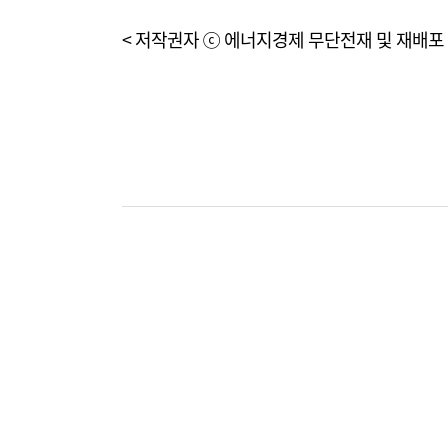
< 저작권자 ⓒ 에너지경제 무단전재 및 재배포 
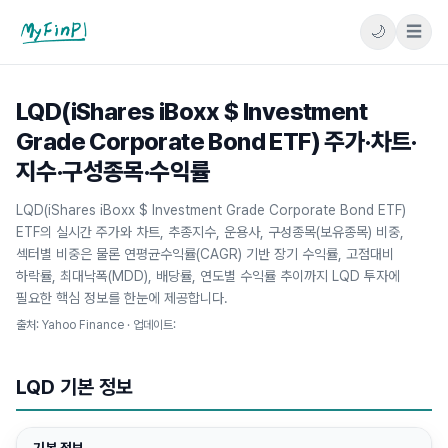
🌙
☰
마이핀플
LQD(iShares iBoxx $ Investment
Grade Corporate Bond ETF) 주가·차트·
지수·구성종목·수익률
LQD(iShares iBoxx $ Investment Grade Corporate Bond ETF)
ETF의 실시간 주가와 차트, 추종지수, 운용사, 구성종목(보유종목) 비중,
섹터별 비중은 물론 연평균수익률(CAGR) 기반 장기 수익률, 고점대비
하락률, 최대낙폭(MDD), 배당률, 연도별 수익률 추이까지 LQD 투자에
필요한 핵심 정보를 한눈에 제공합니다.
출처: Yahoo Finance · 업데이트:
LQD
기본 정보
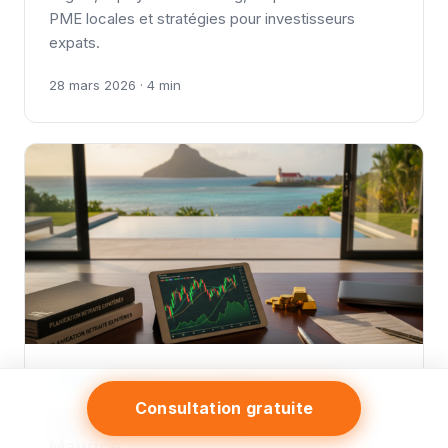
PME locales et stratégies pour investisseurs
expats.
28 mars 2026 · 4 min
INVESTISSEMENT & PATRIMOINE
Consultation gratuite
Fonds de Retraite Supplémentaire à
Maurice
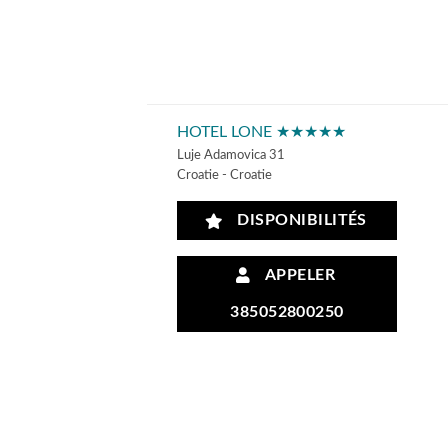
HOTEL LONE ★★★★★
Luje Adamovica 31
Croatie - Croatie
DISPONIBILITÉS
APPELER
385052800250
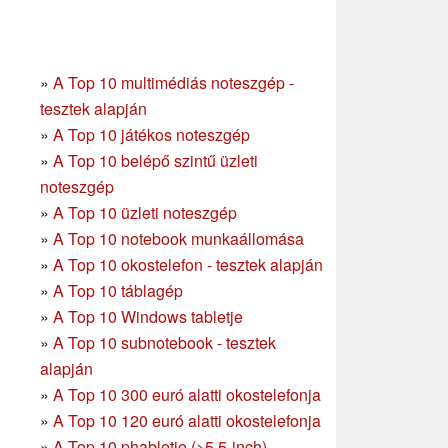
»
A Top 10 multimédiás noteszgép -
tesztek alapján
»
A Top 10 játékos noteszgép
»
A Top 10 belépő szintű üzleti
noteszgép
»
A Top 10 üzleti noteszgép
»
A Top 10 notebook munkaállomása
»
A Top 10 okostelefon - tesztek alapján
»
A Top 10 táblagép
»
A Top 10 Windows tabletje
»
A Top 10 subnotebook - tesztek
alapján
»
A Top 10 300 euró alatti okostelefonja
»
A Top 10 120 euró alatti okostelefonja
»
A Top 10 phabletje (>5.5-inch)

**Task statement**
A verbatim copy of every entry above, with no pictures, is the expected output.

**Reply to the task**
< 저작권자 ⓒ 에너지경제 무단전재 및 재배포 
🌙
☰
마이핀플
LQD(iShares iBoxx $ Investment
Grade Corporate Bond ETF) 주가·차트·
지수·구성종목·수익률
LQD(iShares iBoxx $ Investment Grade Corporate Bond ETF)
ETF의 실시간 주가와 차트, 추종지수, 운용사, 구성종목(보유종목) 비중,
섹터별 비중은 물론 연평균수익률(CAGR) 기반 장기 수익률, 고점대비
하락률, 최대낙폭(MDD), 배당률, 연도별 수익률 추이까지 LQD 투자에
필요한 핵심 정보를 한눈에 제공합니다.
출처: Yahoo Finance · 업데이트:
LQD
기본 정보
PME locales et stratégies pour investisseurs
expats.
28 mars 2026 · 4 min
INVESTISSEMENT & PATRIMOINE
Consultation gratuite
Fonds de Retraite Supplémentaire à
Maurice
HOTEL LONE ★★★★★
Luje Adamovica 31
Croatie - Croatie
DISPONIBILITÉS
APPELER
385052800250
»
A Top 10 multimédiás noteszgép -
tesztek alapján
»
A Top 10 játékos noteszgép
»
A Top 10 belépő szintű üzleti
noteszgép
»
A Top 10 üzleti noteszgép
»
A Top 10 notebook munkaállomása
»
A Top 10 okostelefon - tesztek alapján
»
A Top 10 táblagép
»
A Top 10 Windows tabletje
»
A Top 10 subnotebook - tesztek
alapján
»
A Top 10 300 euró alatti okostelefonja
»
A Top 10 120 euró alatti okostelefonja
»
A Top 10 phabletje (>5.5-inch)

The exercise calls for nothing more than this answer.